WORK INSTRUCTIONS
Every line of the listing below is to be duplicated exactly, with the pictures left out.

EXTRACTED RECORDS
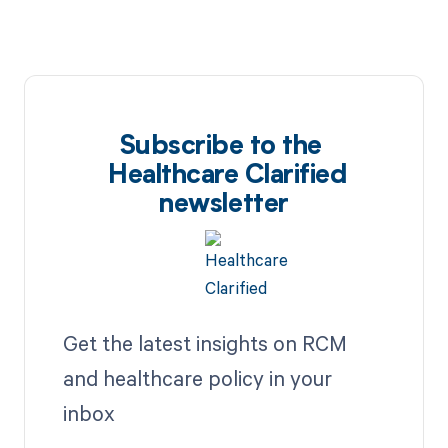
Subscribe to the
Healthcare Clarified
newsletter
Get the latest insights on RCM
and healthcare policy in your
inbox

FINISHED TASK
Subscribe to the
Healthcare Clarified
newsletter
Get the latest insights on RCM
and healthcare policy in your
inbox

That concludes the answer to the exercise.